Coffin laid out the gardens of Gibraltar between 1916 and 1923, having been commissioned by the Sharps to landscape a 2 acre piece of land on the estate. She designed it in an Italianate Beaux-Arts style as a series of "rooms" to parallel the layout of the mansion. It has a strongly geometric layout profusely planted in a style reminiscent of an informal English garden. Numerous architectural and decorative elements such as fountains, statues, urns and hand-forged iron gates provide additional ornamentation. The Sharps chose the statues themselves and bought them during their travels to England, France, Italy and Hong Kong. Coffin had designed the gardens with the intention of displaying statues in particular focal points and niches, and gave the Sharps guidelines about what kind of statues to look for. She occasionally traveled with them while they were looking for pieces to buy.

The gardens are built in a series of terraces descending down the slope from the outcrop on which the house stands. From top to bottom, there is a drop of about 30 ft. A curving staircase made from marble links the house to the bottom of the terraces, descending through the Flagstone, Evergreen and Pool terraces to the Flower Garden at the bottom. The latter is planted along the lines of a color wheel in a style closely resembling that of Gertrude Jekyll. From the Flower Garden, a 200 ft long avenue of Bald Cypresses (planted between 1921 and 1925) leads to a large fountain and a teahouse that the Sharps used for lunches and to entertain guests.

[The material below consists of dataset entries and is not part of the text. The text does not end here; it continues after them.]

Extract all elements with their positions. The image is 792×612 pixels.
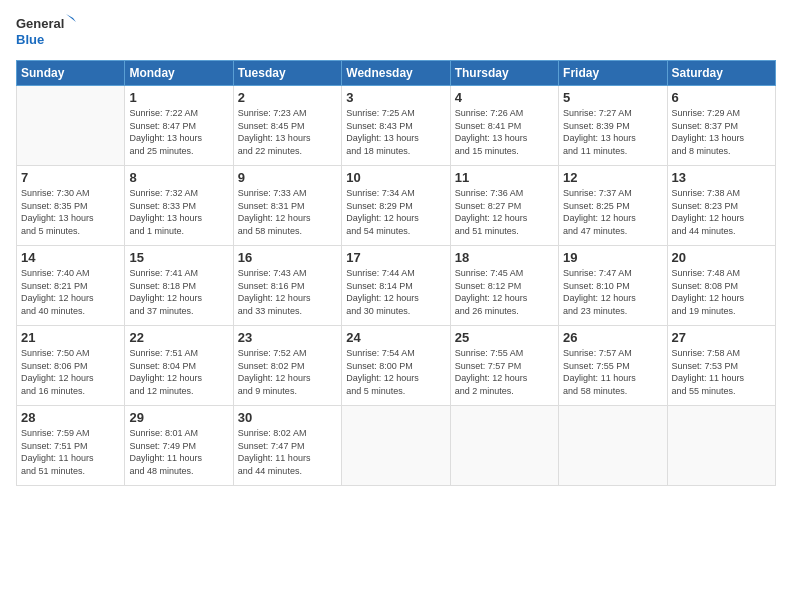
day-number: 25: [455, 330, 554, 345]
calendar-cell: 14Sunrise: 7:40 AM Sunset: 8:21 PM Dayli…: [17, 246, 125, 326]
calendar-cell: 4Sunrise: 7:26 AM Sunset: 8:41 PM Daylig…: [450, 86, 558, 166]
day-info: Sunrise: 7:47 AM Sunset: 8:10 PM Dayligh…: [563, 267, 662, 317]
day-number: 24: [346, 330, 445, 345]
day-number: 8: [129, 170, 228, 185]
day-number: 7: [21, 170, 120, 185]
calendar-cell: 8Sunrise: 7:32 AM Sunset: 8:33 PM Daylig…: [125, 166, 233, 246]
day-number: 27: [672, 330, 771, 345]
day-info: Sunrise: 7:54 AM Sunset: 8:00 PM Dayligh…: [346, 347, 445, 397]
day-number: 14: [21, 250, 120, 265]
calendar-cell: 25Sunrise: 7:55 AM Sunset: 7:57 PM Dayli…: [450, 326, 558, 406]
day-info: Sunrise: 7:34 AM Sunset: 8:29 PM Dayligh…: [346, 187, 445, 237]
day-info: Sunrise: 7:37 AM Sunset: 8:25 PM Dayligh…: [563, 187, 662, 237]
day-info: Sunrise: 7:38 AM Sunset: 8:23 PM Dayligh…: [672, 187, 771, 237]
day-number: 12: [563, 170, 662, 185]
day-number: 4: [455, 90, 554, 105]
calendar-cell: 30Sunrise: 8:02 AM Sunset: 7:47 PM Dayli…: [233, 406, 341, 486]
svg-marker-2: [66, 14, 76, 22]
calendar-cell: 1Sunrise: 7:22 AM Sunset: 8:47 PM Daylig…: [125, 86, 233, 166]
day-number: 29: [129, 410, 228, 425]
calendar-cell: 13Sunrise: 7:38 AM Sunset: 8:23 PM Dayli…: [667, 166, 775, 246]
day-info: Sunrise: 7:52 AM Sunset: 8:02 PM Dayligh…: [238, 347, 337, 397]
day-info: Sunrise: 7:59 AM Sunset: 7:51 PM Dayligh…: [21, 427, 120, 477]
calendar-cell: 12Sunrise: 7:37 AM Sunset: 8:25 PM Dayli…: [559, 166, 667, 246]
day-number: 19: [563, 250, 662, 265]
calendar-cell: 16Sunrise: 7:43 AM Sunset: 8:16 PM Dayli…: [233, 246, 341, 326]
day-info: Sunrise: 7:40 AM Sunset: 8:21 PM Dayligh…: [21, 267, 120, 317]
calendar-cell: 24Sunrise: 7:54 AM Sunset: 8:00 PM Dayli…: [342, 326, 450, 406]
weekday-header: Sunday: [17, 61, 125, 86]
day-number: 1: [129, 90, 228, 105]
weekday-header: Tuesday: [233, 61, 341, 86]
day-info: Sunrise: 7:58 AM Sunset: 7:53 PM Dayligh…: [672, 347, 771, 397]
day-info: Sunrise: 7:33 AM Sunset: 8:31 PM Dayligh…: [238, 187, 337, 237]
day-info: Sunrise: 7:44 AM Sunset: 8:14 PM Dayligh…: [346, 267, 445, 317]
day-number: 22: [129, 330, 228, 345]
day-info: Sunrise: 7:57 AM Sunset: 7:55 PM Dayligh…: [563, 347, 662, 397]
day-info: Sunrise: 7:22 AM Sunset: 8:47 PM Dayligh…: [129, 107, 228, 157]
logo: General Blue: [16, 12, 76, 52]
day-number: 11: [455, 170, 554, 185]
calendar-cell: 29Sunrise: 8:01 AM Sunset: 7:49 PM Dayli…: [125, 406, 233, 486]
calendar-cell: 23Sunrise: 7:52 AM Sunset: 8:02 PM Dayli…: [233, 326, 341, 406]
day-number: 5: [563, 90, 662, 105]
day-number: 10: [346, 170, 445, 185]
calendar-cell: 19Sunrise: 7:47 AM Sunset: 8:10 PM Dayli…: [559, 246, 667, 326]
calendar-cell: 17Sunrise: 7:44 AM Sunset: 8:14 PM Dayli…: [342, 246, 450, 326]
day-info: Sunrise: 7:25 AM Sunset: 8:43 PM Dayligh…: [346, 107, 445, 157]
calendar-cell: 20Sunrise: 7:48 AM Sunset: 8:08 PM Dayli…: [667, 246, 775, 326]
calendar-cell: 2Sunrise: 7:23 AM Sunset: 8:45 PM Daylig…: [233, 86, 341, 166]
day-info: Sunrise: 7:43 AM Sunset: 8:16 PM Dayligh…: [238, 267, 337, 317]
calendar-cell: [17, 86, 125, 166]
day-info: Sunrise: 7:32 AM Sunset: 8:33 PM Dayligh…: [129, 187, 228, 237]
weekday-header: Thursday: [450, 61, 558, 86]
day-info: Sunrise: 7:30 AM Sunset: 8:35 PM Dayligh…: [21, 187, 120, 237]
day-number: 15: [129, 250, 228, 265]
calendar-cell: 7Sunrise: 7:30 AM Sunset: 8:35 PM Daylig…: [17, 166, 125, 246]
calendar-cell: 10Sunrise: 7:34 AM Sunset: 8:29 PM Dayli…: [342, 166, 450, 246]
day-number: 26: [563, 330, 662, 345]
day-number: 16: [238, 250, 337, 265]
day-info: Sunrise: 7:26 AM Sunset: 8:41 PM Dayligh…: [455, 107, 554, 157]
svg-text:Blue: Blue: [16, 32, 44, 47]
day-info: Sunrise: 7:50 AM Sunset: 8:06 PM Dayligh…: [21, 347, 120, 397]
day-number: 3: [346, 90, 445, 105]
day-number: 9: [238, 170, 337, 185]
day-number: 17: [346, 250, 445, 265]
day-number: 28: [21, 410, 120, 425]
day-info: Sunrise: 7:48 AM Sunset: 8:08 PM Dayligh…: [672, 267, 771, 317]
calendar-cell: 28Sunrise: 7:59 AM Sunset: 7:51 PM Dayli…: [17, 406, 125, 486]
weekday-header: Saturday: [667, 61, 775, 86]
calendar-cell: 26Sunrise: 7:57 AM Sunset: 7:55 PM Dayli…: [559, 326, 667, 406]
day-info: Sunrise: 7:51 AM Sunset: 8:04 PM Dayligh…: [129, 347, 228, 397]
day-number: 30: [238, 410, 337, 425]
day-number: 23: [238, 330, 337, 345]
day-info: Sunrise: 7:29 AM Sunset: 8:37 PM Dayligh…: [672, 107, 771, 157]
calendar-cell: 18Sunrise: 7:45 AM Sunset: 8:12 PM Dayli…: [450, 246, 558, 326]
calendar-cell: [342, 406, 450, 486]
calendar-cell: 21Sunrise: 7:50 AM Sunset: 8:06 PM Dayli…: [17, 326, 125, 406]
calendar-cell: 27Sunrise: 7:58 AM Sunset: 7:53 PM Dayli…: [667, 326, 775, 406]
calendar-cell: 5Sunrise: 7:27 AM Sunset: 8:39 PM Daylig…: [559, 86, 667, 166]
weekday-header: Friday: [559, 61, 667, 86]
day-info: Sunrise: 7:41 AM Sunset: 8:18 PM Dayligh…: [129, 267, 228, 317]
day-number: 13: [672, 170, 771, 185]
day-info: Sunrise: 8:02 AM Sunset: 7:47 PM Dayligh…: [238, 427, 337, 477]
day-number: 2: [238, 90, 337, 105]
calendar-cell: [559, 406, 667, 486]
day-info: Sunrise: 8:01 AM Sunset: 7:49 PM Dayligh…: [129, 427, 228, 477]
day-info: Sunrise: 7:45 AM Sunset: 8:12 PM Dayligh…: [455, 267, 554, 317]
calendar-cell: [667, 406, 775, 486]
day-number: 6: [672, 90, 771, 105]
day-number: 18: [455, 250, 554, 265]
day-info: Sunrise: 7:23 AM Sunset: 8:45 PM Dayligh…: [238, 107, 337, 157]
day-info: Sunrise: 7:27 AM Sunset: 8:39 PM Dayligh…: [563, 107, 662, 157]
weekday-header: Wednesday: [342, 61, 450, 86]
calendar-cell: 9Sunrise: 7:33 AM Sunset: 8:31 PM Daylig…: [233, 166, 341, 246]
weekday-header: Monday: [125, 61, 233, 86]
day-info: Sunrise: 7:55 AM Sunset: 7:57 PM Dayligh…: [455, 347, 554, 397]
svg-text:General: General: [16, 16, 64, 31]
calendar-cell: 6Sunrise: 7:29 AM Sunset: 8:37 PM Daylig…: [667, 86, 775, 166]
day-number: 21: [21, 330, 120, 345]
calendar-cell: 15Sunrise: 7:41 AM Sunset: 8:18 PM Dayli…: [125, 246, 233, 326]
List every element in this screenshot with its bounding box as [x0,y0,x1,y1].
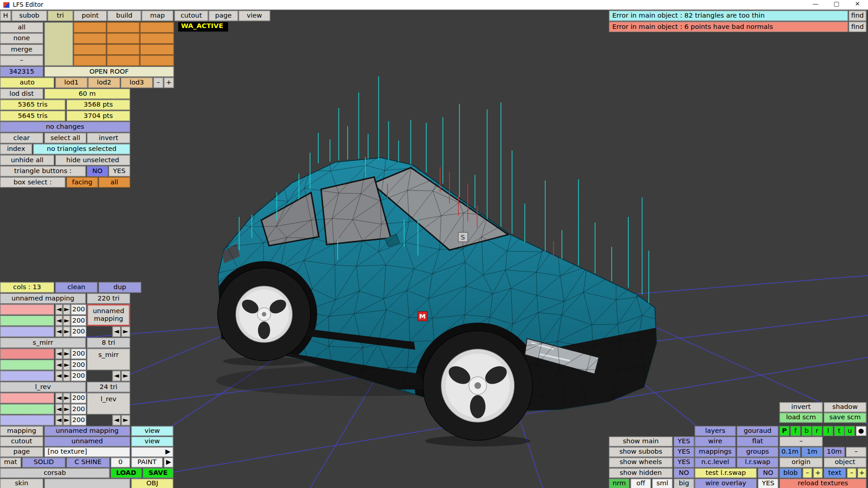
color-dec-button[interactable]: ◄ [55,404,62,414]
menu-item-cutout[interactable]: cutout [175,10,208,21]
paint-button[interactable]: PAINT [131,458,163,468]
mapping-box-selected[interactable]: unnamed mapping [87,304,130,326]
show-main-toggle[interactable]: YES [674,436,694,446]
color-swatch[interactable] [0,360,54,370]
color-swatch[interactable] [0,371,54,381]
wire-overlay-button[interactable]: wire overlay [695,479,757,488]
lod-dist-value[interactable]: 60 m [44,89,130,99]
menu-item-subob[interactable]: subob [12,10,47,21]
test-lrswap-toggle[interactable]: NO [758,468,778,478]
car-name-field[interactable]: corsab [0,468,109,478]
grid-1m-button[interactable]: 1m [802,447,823,457]
color-dec-button[interactable]: ◄ [55,304,62,314]
minimize-button[interactable]: — [805,0,826,9]
mapping-box[interactable]: s_mirr [87,348,130,370]
lod1-button[interactable]: lod1 [55,77,87,88]
reload-textures-button[interactable]: reload textures [779,479,866,488]
lrswap-button[interactable]: l.r.swap [737,458,778,468]
subob-grid-cell[interactable] [74,44,106,55]
mappings-view-button[interactable]: mappings [695,447,736,457]
color-value[interactable]: 200 [71,371,86,381]
subob-grid-cell[interactable] [107,55,139,66]
mat-solid-button[interactable]: SOLID [22,458,66,468]
color-inc-button[interactable]: ► [63,371,71,381]
select-all-tris-button[interactable]: select all [44,133,86,143]
subob-grid-cell[interactable] [140,44,174,55]
menu-item-tri[interactable]: tri [47,10,73,21]
mapping-prev-button[interactable]: ◄ [113,326,121,337]
color-value[interactable]: 200 [71,304,86,314]
grid-01m-button[interactable]: 0.1m [779,447,801,457]
nrm-off-button[interactable]: off [631,479,651,488]
color-inc-button[interactable]: ► [63,393,71,403]
mapping-group-name[interactable]: unnamed mapping [0,293,86,304]
color-dec-button[interactable]: ◄ [55,326,62,337]
mapping-prev-button[interactable]: ◄ [113,371,121,381]
menu-item-build[interactable]: build [108,10,142,21]
channel-dot-button[interactable]: ● [856,426,866,436]
lod2-button[interactable]: lod2 [88,77,120,88]
subob-grid-cell[interactable] [107,44,139,55]
mapping-group-name[interactable]: s_mirr [0,338,86,348]
text-minus-button[interactable]: – [847,468,856,478]
shadow-button[interactable]: shadow [824,402,866,412]
invert-selection-button[interactable]: invert [87,133,130,143]
color-value[interactable]: 200 [71,315,86,326]
object-button[interactable]: object [824,458,866,468]
select-none-button[interactable]: none [0,33,43,43]
color-dec-button[interactable]: ◄ [55,393,62,403]
color-inc-button[interactable]: ► [63,304,71,314]
lod-plus-button[interactable]: + [164,77,174,88]
clear-selection-button[interactable]: clear [0,133,43,143]
wire-button[interactable]: wire [695,436,736,446]
color-inc-button[interactable]: ► [63,348,71,359]
triangle-buttons-yes[interactable]: YES [108,166,130,176]
channel-r-button[interactable]: r [812,426,822,436]
page-next-button[interactable]: ▶ [131,447,173,457]
grid-10m-button[interactable]: 10m [824,447,845,457]
mapping-group-name[interactable]: l_rev [0,382,86,392]
channel-f-button[interactable]: f [791,426,801,436]
menu-item-h[interactable]: H [0,10,11,21]
channel-u-button[interactable]: u [845,426,855,436]
paint-next-button[interactable]: ▶ [164,458,173,468]
mat-cshine-button[interactable]: C SHINE [66,458,110,468]
color-swatch[interactable] [0,404,54,414]
groups-view-button[interactable]: groups [737,447,778,457]
color-value[interactable]: 200 [71,348,86,359]
grid-off-button[interactable]: – [846,447,866,457]
menu-item-map[interactable]: map [142,10,173,21]
clean-button[interactable]: clean [55,282,97,292]
show-subobs-toggle[interactable]: YES [674,447,694,457]
subob-grid-cell[interactable] [74,22,106,33]
subob-grid-cell[interactable] [74,33,106,43]
color-swatch[interactable] [0,326,54,337]
save-button[interactable]: SAVE [143,468,173,478]
save-scm-button[interactable]: save scm [824,413,866,422]
mapping-value[interactable]: unnamed mapping [44,426,130,436]
index-button[interactable]: index [0,144,32,154]
color-inc-button[interactable]: ► [63,415,71,425]
nrm-button[interactable]: nrm [609,479,629,488]
invert-button[interactable]: invert [779,402,823,412]
subob-grid-cell[interactable] [140,55,174,66]
menu-item-page[interactable]: page [209,10,238,21]
color-swatch[interactable] [0,348,54,359]
flat-button[interactable]: flat [737,436,778,446]
color-value[interactable]: 200 [71,415,86,425]
menu-item-point[interactable]: point [74,10,107,21]
gouraud-button[interactable]: gouraud [737,426,778,436]
color-dec-button[interactable]: ◄ [55,348,62,359]
mapping-next-button[interactable]: ► [121,415,130,425]
load-scm-button[interactable]: load scm [779,413,823,422]
hide-unselected-button[interactable]: hide unselected [55,155,130,165]
mapping-next-button[interactable]: ► [121,371,130,381]
merge-button[interactable]: merge [0,44,43,55]
lod-minus-button[interactable]: – [153,77,163,88]
shine-value[interactable]: 0 [111,458,130,468]
subob-grid-cell[interactable] [140,22,174,33]
close-button[interactable]: ✕ [847,0,868,9]
subob-grid-cell[interactable] [74,55,106,66]
color-swatch[interactable] [0,304,54,314]
cutout-view-button[interactable]: view [131,436,173,446]
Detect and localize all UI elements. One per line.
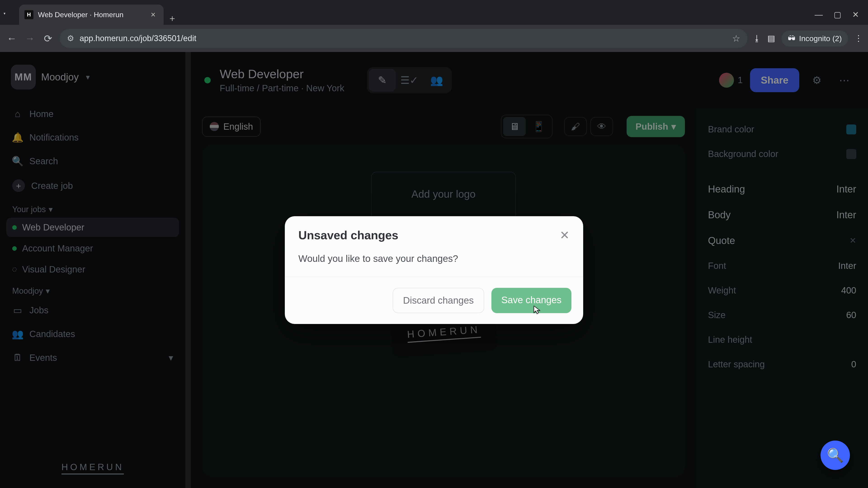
chevron-down-icon: ▾ [671, 121, 676, 132]
bookmark-star-icon[interactable]: ☆ [732, 33, 740, 43]
reader-icon[interactable]: ▤ [767, 34, 775, 43]
status-dot-icon [12, 267, 17, 272]
theme-brush-button[interactable]: 🖌 [564, 117, 587, 136]
sidebar-section-org[interactable]: Moodjoy ▾ [6, 281, 179, 297]
save-changes-button[interactable]: Save changes [491, 288, 571, 313]
people-icon: 👥 [12, 328, 23, 339]
sidebar-item-label: Notifications [29, 132, 79, 142]
presence-count: 1 [738, 75, 743, 85]
nav-reload-icon[interactable]: ⟳ [41, 32, 54, 45]
unsaved-changes-modal: Unsaved changes ✕ Would you like to save… [285, 216, 583, 324]
mobile-preview-button[interactable]: 📱 [528, 117, 550, 136]
sidebar-job-visual-designer[interactable]: Visual Designer [6, 260, 179, 279]
discard-changes-button[interactable]: Discard changes [393, 288, 484, 313]
checklist-icon: ☰✓ [400, 74, 418, 86]
sidebar-item-label: Candidates [29, 329, 75, 339]
incognito-indicator[interactable]: 🕶 Incognito (2) [781, 31, 848, 46]
color-swatch[interactable] [846, 125, 856, 134]
modal-close-button[interactable]: ✕ [560, 228, 569, 242]
modal-body-text: Would you like to save your changes? [285, 251, 583, 277]
sidebar-item-search[interactable]: 🔍 Search [6, 150, 179, 172]
home-icon: ⌂ [12, 108, 23, 119]
view-mode-segmented: ✎ ☰✓ 👥 [367, 67, 452, 93]
sidebar-section-your-jobs[interactable]: Your jobs ▾ [6, 199, 179, 216]
team-mode-button[interactable]: 👥 [423, 69, 450, 92]
close-icon[interactable]: ✕ [849, 236, 856, 246]
status-dot-icon [204, 77, 211, 84]
sidebar-item-create-job[interactable]: ＋ Create job [6, 174, 179, 197]
sidebar-item-label: Web Developer [22, 222, 84, 232]
prop-size[interactable]: Size 60 [706, 305, 858, 325]
pencil-icon: ✎ [378, 74, 387, 86]
tab-close-icon[interactable]: × [151, 10, 156, 20]
prop-heading[interactable]: Heading Inter [706, 178, 858, 200]
prop-weight[interactable]: Weight 400 [706, 281, 858, 300]
workspace-switcher[interactable]: MM Moodjoy ▾ [6, 61, 179, 93]
site-settings-icon[interactable]: ⚙ [67, 34, 74, 43]
nav-back-icon[interactable]: ← [5, 32, 18, 45]
help-fab[interactable]: 🔍 [820, 441, 850, 470]
preview-button[interactable]: 👁 [590, 117, 613, 136]
bell-icon: 🔔 [12, 132, 23, 143]
browser-tab-strip: ▾ H Web Developer · Homerun × ＋ — ▢ ✕ [0, 0, 868, 25]
modal-title: Unsaved changes [298, 228, 398, 242]
checklist-mode-button[interactable]: ☰✓ [396, 69, 423, 92]
new-tab-button[interactable]: ＋ [165, 11, 179, 25]
sidebar-item-candidates[interactable]: 👥 Candidates [6, 323, 179, 345]
edit-mode-button[interactable]: ✎ [369, 69, 396, 92]
cursor-icon [533, 305, 542, 314]
chevron-down-icon: ▾ [46, 286, 50, 296]
prop-quote[interactable]: Quote ✕ [706, 230, 858, 251]
sidebar-job-account-manager[interactable]: Account Manager [6, 239, 179, 258]
sidebar-item-label: Visual Designer [22, 264, 85, 274]
publish-button[interactable]: Publish ▾ [627, 116, 685, 137]
window-maximize-icon[interactable]: ▢ [834, 10, 841, 20]
desktop-preview-button[interactable]: 🖥 [503, 117, 526, 136]
sidebar-item-jobs[interactable]: ▭ Jobs [6, 299, 179, 321]
sidebar-item-home[interactable]: ⌂ Home [6, 103, 179, 125]
color-swatch[interactable] [846, 149, 856, 159]
sidebar-item-label: Home [29, 109, 54, 119]
chevron-down-icon: ▾ [86, 72, 90, 82]
tab-list-caret[interactable]: ▾ [4, 11, 17, 25]
eye-icon: 👁 [597, 122, 606, 132]
prop-line-height[interactable]: Line height [706, 330, 858, 350]
editor-toolbar: English 🖥 📱 🖌 [191, 108, 696, 144]
browser-tab-active[interactable]: H Web Developer · Homerun × [19, 4, 164, 25]
briefcase-icon: ▭ [12, 305, 23, 316]
downloads-icon[interactable]: ⭳ [753, 34, 761, 43]
url-bar[interactable]: ⚙ app.homerun.co/job/336501/edit ☆ [60, 29, 747, 48]
incognito-label: Incognito (2) [799, 34, 842, 43]
sidebar-item-events[interactable]: 🗓 Events ▾ [6, 347, 179, 368]
browser-toolbar: ← → ⟳ ⚙ app.homerun.co/job/336501/edit ☆… [0, 25, 868, 52]
page-subtitle: Full-time / Part-time · New York [220, 83, 344, 93]
nav-forward-icon[interactable]: → [24, 32, 36, 45]
sidebar-item-notifications[interactable]: 🔔 Notifications [6, 127, 179, 149]
prop-body[interactable]: Body Inter [706, 204, 858, 225]
share-button[interactable]: Share [750, 68, 799, 92]
more-button[interactable]: ⋯ [834, 70, 855, 90]
sidebar-item-label: Account Manager [22, 243, 93, 254]
sidebar-item-label: Create job [31, 181, 73, 191]
plus-icon: ＋ [12, 180, 25, 192]
more-icon: ⋯ [839, 74, 849, 86]
page-title: Web Developer [220, 67, 344, 81]
status-dot-icon [12, 246, 17, 251]
sidebar: MM Moodjoy ▾ ⌂ Home 🔔 Notifications 🔍 Se… [0, 52, 185, 488]
sidebar-item-label: Search [29, 156, 58, 166]
presence-indicator[interactable]: 1 [719, 73, 743, 88]
language-selector[interactable]: English [202, 117, 260, 137]
prop-background-color[interactable]: Background color [706, 144, 858, 164]
window-close-icon[interactable]: ✕ [852, 10, 859, 20]
window-minimize-icon[interactable]: — [815, 10, 823, 20]
sidebar-job-web-developer[interactable]: Web Developer [6, 218, 179, 237]
prop-brand-color[interactable]: Brand color [706, 119, 858, 139]
workspace-name: Moodjoy [41, 71, 79, 83]
settings-button[interactable]: ⚙ [807, 70, 827, 90]
prop-font[interactable]: Font Inter [706, 256, 858, 276]
browser-menu-icon[interactable]: ⋮ [855, 34, 863, 43]
tab-title: Web Developer · Homerun [38, 11, 123, 19]
job-topbar: Web Developer Full-time / Part-time · Ne… [191, 52, 868, 108]
mobile-icon: 📱 [532, 121, 545, 132]
prop-letter-spacing[interactable]: Letter spacing 0 [706, 354, 858, 375]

The gardens and statues were restored in 1998–99 by Rodney Robinson Landscape Architects with the support of the Sharp family, who provided the restorers with Coffin's original plans from 1916. Only a few of the original trees remained but the restorers followed Coffin's plans to replant the garden in its original form. The fountains, ironwork, walkways and other architectural and decorative elements were also renovated. Several of Coffin's other formal gardens have been re-created, but Gibraltar is considered to be the most accurate of the re-creations.